Obama, on a three-nation tour of Africa, was due to arrive in South Africa on Friday with White House officials, saying they will defer to Mandela’s family on whether the first African-American president of the United States will visit South Africa’s first black president.
Mandela, 94, is fighting a lung infection that has left him in a critical condition and in hospital for nearly three weeks.
His fourth time of being hospitalised in six months has focused attention in South Africa and globally on the faltering health of the Nobel Peace Prize laureate, who is admired as a symbol of resistance against injustice and of racial reconciliation.
President Jacob Zuma has said Mandela’s condition improved over Wednesday night but he remained critical.
About 200 trade unionists, student activists and South African Communist Party members gathered in the capital Pretoria to protest Obama’s visit this weekend, calling his foreign policy “arrogant, selfish and oppressive”.
“We had expectations of America’s first black president. Knowing Africa’s history, we expected more,” said Khomotso Makola, a 19-year-old law student.

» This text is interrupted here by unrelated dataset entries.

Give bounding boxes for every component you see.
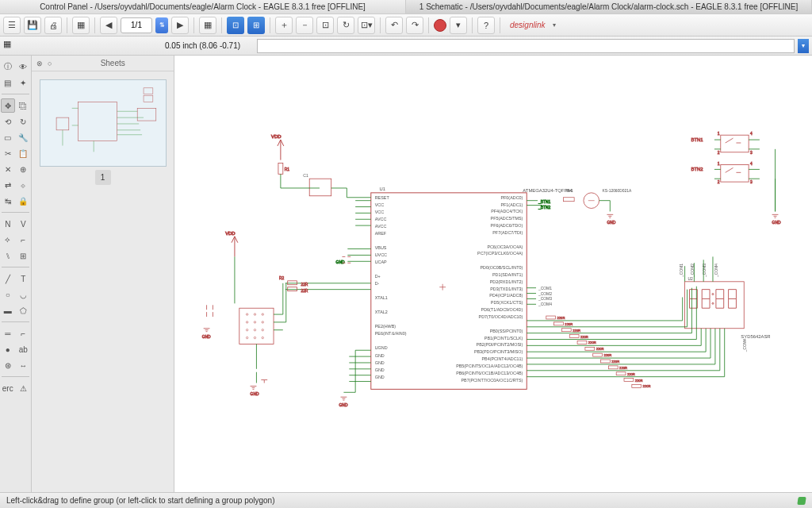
svg-rect-113: [569, 335, 579, 338]
c1-label: C1: [303, 174, 308, 178]
split-tool[interactable]: ⑊: [1, 248, 15, 263]
svg-text:AREF: AREF: [375, 231, 387, 236]
svg-text:220R: 220R: [580, 335, 588, 339]
pinswap-tool[interactable]: ⇄: [1, 178, 15, 192]
sheets-close2-icon[interactable]: ○: [48, 60, 52, 67]
copy-tool[interactable]: ⿻: [17, 98, 31, 113]
text-tool[interactable]: T: [17, 271, 31, 286]
svg-rect-121: [601, 360, 611, 363]
cam-button[interactable]: ▦: [72, 17, 90, 34]
svg-text:_COM4: _COM4: [743, 338, 747, 352]
help-button[interactable]: ?: [477, 17, 495, 34]
group-tool[interactable]: ▭: [1, 130, 15, 144]
paste-tool[interactable]: 📋: [17, 146, 31, 160]
gateswap-tool[interactable]: ⟐: [17, 178, 31, 192]
layer-tool[interactable]: ▤: [1, 75, 15, 90]
svg-text:1: 1: [718, 132, 720, 136]
svg-text:220R: 220R: [565, 322, 573, 326]
dimension-tool[interactable]: ↔: [17, 358, 31, 372]
svg-text:RESET: RESET: [375, 195, 390, 200]
save-button[interactable]: 💾: [24, 17, 41, 34]
print-button[interactable]: 🖨: [44, 17, 62, 34]
svg-text:VBUS: VBUS: [375, 245, 387, 250]
smash-tool[interactable]: ⟡: [1, 233, 15, 247]
prev-sheet-button[interactable]: ◀: [100, 17, 117, 34]
board-schematic-switch[interactable]: ▦: [199, 17, 216, 34]
zoom-in-button[interactable]: ＋: [275, 17, 293, 34]
run-script-button[interactable]: ▾: [450, 17, 467, 34]
lock-tool[interactable]: 🔒: [17, 194, 31, 208]
junction-tool[interactable]: ●: [1, 342, 15, 356]
svg-text:220R: 220R: [588, 341, 596, 344]
circle-tool[interactable]: ○: [1, 287, 15, 302]
erc-tool[interactable]: erc: [1, 381, 15, 395]
schematic-canvas[interactable]: ATMEGA32U4-TQFP44 U1 RESETVCCVCCAVCCAVCC…: [174, 56, 812, 492]
svg-text:PD6(T1/ADC9/OC4D): PD6(T1/ADC9/OC4D): [481, 307, 523, 312]
command-dropdown[interactable]: ▾: [798, 39, 809, 53]
delete-tool[interactable]: ✕: [1, 162, 15, 176]
next-sheet-button[interactable]: ▶: [171, 17, 189, 34]
svg-text:PD4(ICP1/ADC8): PD4(ICP1/ADC8): [489, 293, 523, 298]
sheet-1-thumbnail[interactable]: [40, 79, 167, 167]
miter-tool[interactable]: ⌐: [17, 233, 31, 247]
bus-tool[interactable]: ═: [1, 326, 15, 341]
svg-text:2: 2: [718, 180, 720, 184]
zoom-select-area-button[interactable]: ⊡▾: [358, 17, 375, 34]
designlink-label[interactable]: designlink: [505, 21, 550, 29]
open-button[interactable]: ☰: [3, 17, 21, 34]
body: ⓘ👁 ▤✦ ✥⿻ ⟲↻ ▭🔧 ✂📋 ✕⊕ ⇄⟐ ↹🔒 NV ⟡⌐ ⑊⊞ ╱T ○…: [0, 56, 812, 492]
grid-button[interactable]: ▦: [3, 39, 17, 53]
change-tool[interactable]: 🔧: [17, 130, 31, 144]
mirror-tool[interactable]: ⟲: [1, 114, 15, 129]
svg-rect-125: [616, 372, 626, 375]
svg-rect-127: [624, 379, 634, 382]
errors-tool[interactable]: ⚠: [17, 381, 31, 395]
polygon-tool[interactable]: ⬠: [17, 303, 31, 318]
svg-rect-109: [554, 322, 564, 325]
titlebar-tab-schematic[interactable]: 1 Schematic - /Users/oyvdahl/Documents/e…: [406, 0, 812, 13]
svg-text:PF7(ADC7/TDI): PF7(ADC7/TDI): [492, 230, 523, 235]
label-tool[interactable]: ab: [17, 342, 31, 356]
sheet-page-input[interactable]: [121, 17, 152, 33]
mark-tool[interactable]: ✦: [17, 75, 31, 90]
svg-text:_COM1: _COM1: [680, 264, 684, 278]
zoom-redraw-button[interactable]: ↻: [337, 17, 354, 34]
sheet-thumbnails: 1: [32, 71, 174, 492]
svg-point-56: [246, 321, 247, 323]
svg-text:PB2(PDI/PCINT2/MOSI): PB2(PDI/PCINT2/MOSI): [477, 342, 523, 347]
attribute-tool[interactable]: ⊛: [1, 358, 15, 372]
net-tool[interactable]: ⌐: [17, 326, 31, 341]
rotate-tool[interactable]: ↻: [17, 114, 31, 129]
svg-rect-111: [561, 329, 571, 332]
sheets-close-icon[interactable]: ⊗: [36, 60, 43, 67]
svg-text:_COM4: _COM4: [714, 264, 718, 278]
undo-button[interactable]: ↶: [385, 17, 403, 34]
value-tool[interactable]: V: [17, 217, 31, 231]
titlebar-tab-control-panel[interactable]: Control Panel - /Users/oyvdahl/Documents…: [0, 0, 406, 13]
cut-tool[interactable]: ✂: [1, 146, 15, 160]
show-tool[interactable]: 👁: [17, 60, 31, 74]
r1-label: R1: [285, 167, 290, 171]
info-tool[interactable]: ⓘ: [1, 60, 15, 74]
arc-tool[interactable]: ◡: [17, 287, 31, 302]
rect-tool[interactable]: ▬: [1, 303, 15, 318]
command-input[interactable]: [257, 39, 795, 53]
svg-text:R2: R2: [279, 276, 285, 280]
add-tool[interactable]: ⊕: [17, 162, 31, 176]
wire-tool[interactable]: ╱: [1, 271, 15, 286]
zoom-select-button[interactable]: ⊞: [247, 17, 265, 34]
svg-rect-2: [56, 117, 69, 130]
sheet-dropdown[interactable]: ⇅: [155, 17, 168, 33]
zoom-to-fit-button[interactable]: ⊡: [227, 17, 244, 34]
name-tool[interactable]: N: [1, 217, 15, 231]
zoom-out-button[interactable]: －: [296, 17, 313, 34]
designlink-dropdown[interactable]: ▾: [553, 21, 556, 29]
zoom-fit-button[interactable]: ⊡: [316, 17, 334, 34]
svg-point-62: [246, 337, 247, 338]
redo-button[interactable]: ↷: [406, 17, 423, 34]
stop-button[interactable]: [434, 19, 446, 32]
move-tool[interactable]: ✥: [1, 98, 15, 113]
replace-tool[interactable]: ↹: [1, 194, 15, 208]
svg-text:22R: 22R: [301, 283, 308, 287]
invoke-tool[interactable]: ⊞: [17, 248, 31, 263]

“He has come as a disappointment, I think Mandela too would be disappointed and feel let down,” Makola said.
South African critics of Obama have focused in particular on his support for U.S. drone strikes overseas, which they say have killed hundreds of innocent civilians, and his failure to deliver on a pledge to close the U.S. military detention centre at Guantanamo Bay in Cuba housing terrorism suspects.